Aprovada pelo Conselho Nacional de Educação (CNE) em dezembro de 2017, a Base Nacional Comum Curricular (BNCC) deve ser implementada nas escolas de educação básica e ensino fundamental de todo o país em até três anos. No entanto, isso não significa que o debate em torno do texto que serve de parâmetro para os currículos estaduais, tenha terminado. 
 
A Mind Lab, empresa que atua na formação de profissionais da educação e propostas de ensino em sala de aula, sediou, na última quarta-feira (14) em São Paulo, o workshop “O novo jogo da BNCC e a prática nas escolas”, evento que discutiu o impacto da base no processo pedagógico da educação brasileira.
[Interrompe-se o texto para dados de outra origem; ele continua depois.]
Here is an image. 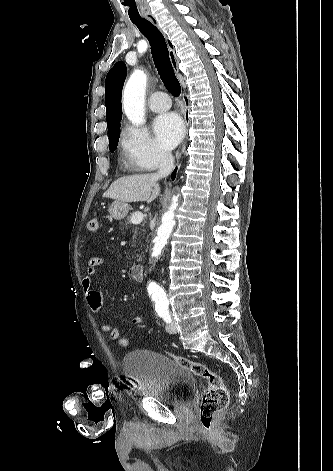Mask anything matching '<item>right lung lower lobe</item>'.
<instances>
[{"mask_svg":"<svg viewBox=\"0 0 333 471\" xmlns=\"http://www.w3.org/2000/svg\"><path fill=\"white\" fill-rule=\"evenodd\" d=\"M175 176H176V169H175V171L173 172V174L171 175V178L174 180Z\"/></svg>","mask_w":333,"mask_h":471,"instance_id":"1","label":"right lung lower lobe"}]
</instances>
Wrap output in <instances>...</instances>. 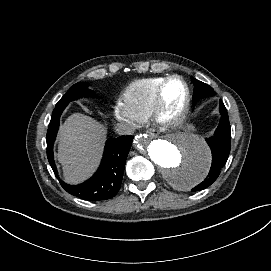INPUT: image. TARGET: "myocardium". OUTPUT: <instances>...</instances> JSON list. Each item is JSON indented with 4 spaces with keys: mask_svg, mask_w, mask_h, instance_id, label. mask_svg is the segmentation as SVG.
<instances>
[{
    "mask_svg": "<svg viewBox=\"0 0 271 271\" xmlns=\"http://www.w3.org/2000/svg\"><path fill=\"white\" fill-rule=\"evenodd\" d=\"M173 80L181 81L185 88L186 94L184 99L177 105H171L166 99V90ZM192 101L191 87L187 80L180 75H170L160 85L155 100L154 116L161 123L169 126L180 124L186 117Z\"/></svg>",
    "mask_w": 271,
    "mask_h": 271,
    "instance_id": "myocardium-1",
    "label": "myocardium"
}]
</instances>
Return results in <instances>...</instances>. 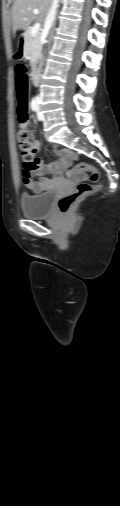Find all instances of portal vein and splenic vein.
<instances>
[{"instance_id": "portal-vein-and-splenic-vein-1", "label": "portal vein and splenic vein", "mask_w": 120, "mask_h": 506, "mask_svg": "<svg viewBox=\"0 0 120 506\" xmlns=\"http://www.w3.org/2000/svg\"><path fill=\"white\" fill-rule=\"evenodd\" d=\"M33 13H34V14H38V13H39V10L35 8V9H33ZM40 28H41L40 23H36V24L32 27V29H31V34H32L33 36H34V35H36V34L40 31Z\"/></svg>"}]
</instances>
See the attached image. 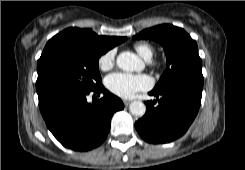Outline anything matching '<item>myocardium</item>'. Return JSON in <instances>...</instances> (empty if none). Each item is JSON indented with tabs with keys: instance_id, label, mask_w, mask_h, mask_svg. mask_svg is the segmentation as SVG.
Wrapping results in <instances>:
<instances>
[{
	"instance_id": "1",
	"label": "myocardium",
	"mask_w": 245,
	"mask_h": 170,
	"mask_svg": "<svg viewBox=\"0 0 245 170\" xmlns=\"http://www.w3.org/2000/svg\"><path fill=\"white\" fill-rule=\"evenodd\" d=\"M152 65H157L158 63L156 62V61H154V60H151V62H150Z\"/></svg>"
}]
</instances>
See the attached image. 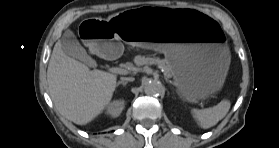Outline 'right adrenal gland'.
<instances>
[{
	"mask_svg": "<svg viewBox=\"0 0 279 148\" xmlns=\"http://www.w3.org/2000/svg\"><path fill=\"white\" fill-rule=\"evenodd\" d=\"M128 82L127 81H119L116 86L118 87L120 84L126 85Z\"/></svg>",
	"mask_w": 279,
	"mask_h": 148,
	"instance_id": "right-adrenal-gland-1",
	"label": "right adrenal gland"
}]
</instances>
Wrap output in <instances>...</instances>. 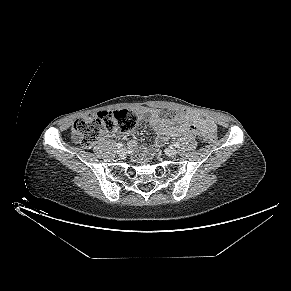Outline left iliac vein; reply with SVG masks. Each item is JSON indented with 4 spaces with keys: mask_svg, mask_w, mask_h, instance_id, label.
<instances>
[{
    "mask_svg": "<svg viewBox=\"0 0 291 291\" xmlns=\"http://www.w3.org/2000/svg\"><path fill=\"white\" fill-rule=\"evenodd\" d=\"M165 153L169 157H174L177 154V151H176V149L169 147L165 150Z\"/></svg>",
    "mask_w": 291,
    "mask_h": 291,
    "instance_id": "4c4485c4",
    "label": "left iliac vein"
}]
</instances>
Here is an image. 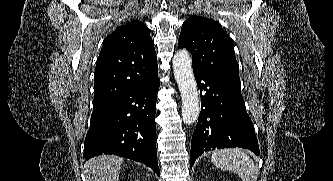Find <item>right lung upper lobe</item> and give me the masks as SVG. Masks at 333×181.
I'll return each instance as SVG.
<instances>
[{"label": "right lung upper lobe", "mask_w": 333, "mask_h": 181, "mask_svg": "<svg viewBox=\"0 0 333 181\" xmlns=\"http://www.w3.org/2000/svg\"><path fill=\"white\" fill-rule=\"evenodd\" d=\"M94 79L93 108L158 79L153 41L143 23L133 20L106 38Z\"/></svg>", "instance_id": "cb5924a9"}]
</instances>
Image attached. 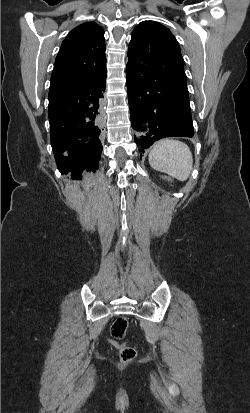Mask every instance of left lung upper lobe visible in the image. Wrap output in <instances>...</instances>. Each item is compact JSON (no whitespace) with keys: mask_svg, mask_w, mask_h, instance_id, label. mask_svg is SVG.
<instances>
[{"mask_svg":"<svg viewBox=\"0 0 250 413\" xmlns=\"http://www.w3.org/2000/svg\"><path fill=\"white\" fill-rule=\"evenodd\" d=\"M145 39H151L155 45L158 60H164L175 72L185 75L179 44L168 28L155 21H143L133 30L129 47Z\"/></svg>","mask_w":250,"mask_h":413,"instance_id":"obj_1","label":"left lung upper lobe"}]
</instances>
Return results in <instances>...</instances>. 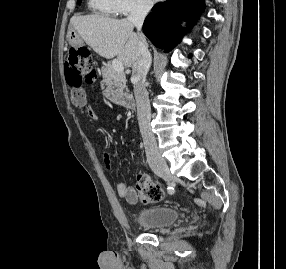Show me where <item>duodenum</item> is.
<instances>
[{
	"instance_id": "410a0bca",
	"label": "duodenum",
	"mask_w": 286,
	"mask_h": 269,
	"mask_svg": "<svg viewBox=\"0 0 286 269\" xmlns=\"http://www.w3.org/2000/svg\"><path fill=\"white\" fill-rule=\"evenodd\" d=\"M120 105H122L126 108L133 109V108H135V101L131 97H123L120 101Z\"/></svg>"
}]
</instances>
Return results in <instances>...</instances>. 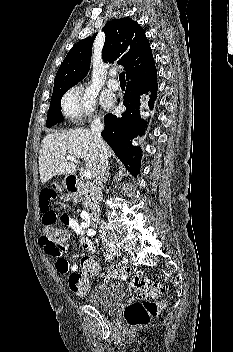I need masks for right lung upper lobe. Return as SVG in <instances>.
Masks as SVG:
<instances>
[{"label":"right lung upper lobe","mask_w":233,"mask_h":352,"mask_svg":"<svg viewBox=\"0 0 233 352\" xmlns=\"http://www.w3.org/2000/svg\"><path fill=\"white\" fill-rule=\"evenodd\" d=\"M105 44L102 58L105 62L125 65L127 80L142 76L155 68L150 44L144 29L130 18L110 21L103 27ZM97 33L79 41L68 52L59 67L54 87L75 85L88 73L92 45Z\"/></svg>","instance_id":"obj_1"}]
</instances>
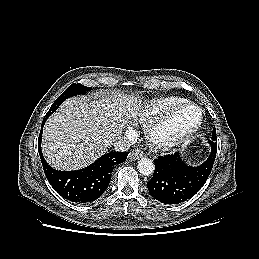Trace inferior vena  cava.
Listing matches in <instances>:
<instances>
[{
	"label": "inferior vena cava",
	"instance_id": "1",
	"mask_svg": "<svg viewBox=\"0 0 259 259\" xmlns=\"http://www.w3.org/2000/svg\"><path fill=\"white\" fill-rule=\"evenodd\" d=\"M112 145L116 151L120 152L127 151L131 146L129 140L126 137L117 138L116 140H114Z\"/></svg>",
	"mask_w": 259,
	"mask_h": 259
}]
</instances>
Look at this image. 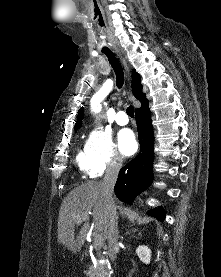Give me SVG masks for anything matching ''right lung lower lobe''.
I'll use <instances>...</instances> for the list:
<instances>
[{
	"label": "right lung lower lobe",
	"mask_w": 221,
	"mask_h": 277,
	"mask_svg": "<svg viewBox=\"0 0 221 277\" xmlns=\"http://www.w3.org/2000/svg\"><path fill=\"white\" fill-rule=\"evenodd\" d=\"M148 100L135 110L139 143V155L123 167L114 187L116 196L123 202L131 204L139 193L146 189L153 180L154 135ZM149 215L163 221L165 212L162 208H155Z\"/></svg>",
	"instance_id": "98d812e1"
}]
</instances>
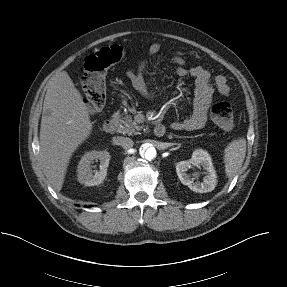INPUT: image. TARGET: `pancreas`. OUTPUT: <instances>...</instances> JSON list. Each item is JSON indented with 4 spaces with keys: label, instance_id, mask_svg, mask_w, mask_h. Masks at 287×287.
Listing matches in <instances>:
<instances>
[{
    "label": "pancreas",
    "instance_id": "1",
    "mask_svg": "<svg viewBox=\"0 0 287 287\" xmlns=\"http://www.w3.org/2000/svg\"><path fill=\"white\" fill-rule=\"evenodd\" d=\"M114 120L118 123V132L127 135L138 134L137 131L142 129V126H139L132 116L125 114L124 116L115 113L113 115Z\"/></svg>",
    "mask_w": 287,
    "mask_h": 287
}]
</instances>
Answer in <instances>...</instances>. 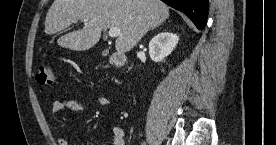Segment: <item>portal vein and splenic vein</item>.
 Returning <instances> with one entry per match:
<instances>
[{"mask_svg": "<svg viewBox=\"0 0 276 145\" xmlns=\"http://www.w3.org/2000/svg\"><path fill=\"white\" fill-rule=\"evenodd\" d=\"M84 22H87L88 19L87 18H84L83 19ZM109 36L112 37V38H115V37H118L120 35V29L119 28H116V27H113V28H110L109 30Z\"/></svg>", "mask_w": 276, "mask_h": 145, "instance_id": "18ae733b", "label": "portal vein and splenic vein"}]
</instances>
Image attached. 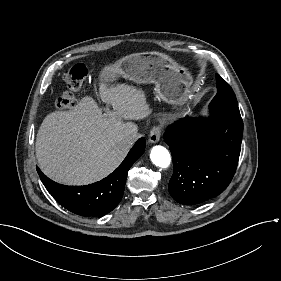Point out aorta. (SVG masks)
<instances>
[{"mask_svg":"<svg viewBox=\"0 0 281 281\" xmlns=\"http://www.w3.org/2000/svg\"><path fill=\"white\" fill-rule=\"evenodd\" d=\"M150 158L152 163L160 168H167L171 163L168 150L160 145H156L151 149Z\"/></svg>","mask_w":281,"mask_h":281,"instance_id":"1","label":"aorta"}]
</instances>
A formação de professores que se adaptem às mudanças e o caráter normativo que a BNCC traz em substituição aos Parâmetros Curriculares Nacionais (PCNs) estiveram entre os temas abordados.
 
Felipe de Oliveira Moura/Esp. CB

 
Elaborada em dois anos e meio, a BNCC foi muito debatida pela sociedade e por autoridades em educação. A primeira versão do texto recebeu mais de 12 milhões de propostas de emendas, formuladas por 310 mil pessoas. A segunda foi submetida a debates públicos, que contaram com a participação de 9 mil professores, gestores e técnicos de secretarias.
 
“A base versa sobre os direitos que, até então, não eram estabelecidos. O documento é o conjunto de referências que elenca os direitos e objetivos de aprendizado para as diferentes etapas do ensino básico”, afirmou César Callegari, presidente da Comissão de Elaboração da BNCC. 

Destacando a importância da base como “carta náutica” de orientação para os gestores e demais responsáveis pela elaboração dos currículos escolares, César critica aqueles que enxergam no documento de 460 páginas, um material autoritário e único para todo o país. “A base não pode ser objeto de obediência, nem um currículo único e mínimo. É uma visão desumana e nada democrática, que não favorece o desenvolvimento do ser humano”, complementou. 
 
Se os alunos ganham em direitos de aprendizagem, os professores têm pela frente um grande desafio: adaptar-se aos novos conceitos propostos na base, cujo ponto principal são as dez competências gerais da BNCC, que tratam dos direitos de aprendizagem e desenvolvimento no âmbito pedagógico. 
 
Para Miguel Thompson, CEO do Instituto Singularidades e ex-consultor do Programa das Nações Unidas para o Desenvolvimento (PNUD), o grande desafio dos docentes é mudar a lógica focada apenas na exposição e na memorização para um processo mais prático. “Ele está mais acostumado com conceito, fatos e definições. Fazer essa mudança mental para trabalhar problemas e resolução deles via competência e habilidades vai ser o grande desafio”, afirmou. 
 
Saber ensinar os alunos a utilizar as tecnologias da informação e comunicação com criticidade é uma das tarefas para os mais de 2 milhões de professores que atuam na educação básica brasileira. Ainda visto como vilão por muitos docentes, o smartphone pode e deve se tornar aliado dos educadores, entende Miguel. “Se você não tem uma aula interessante ou uma ferramenta experimental, rapidamente o aluno vai se dispersar. Um dos desafios é construir metodologias adequadas ao uso do smartphone, ter avaliações on-line on time no meio da aula, para que o aluno seja impelido a usar isso no processo educativo”.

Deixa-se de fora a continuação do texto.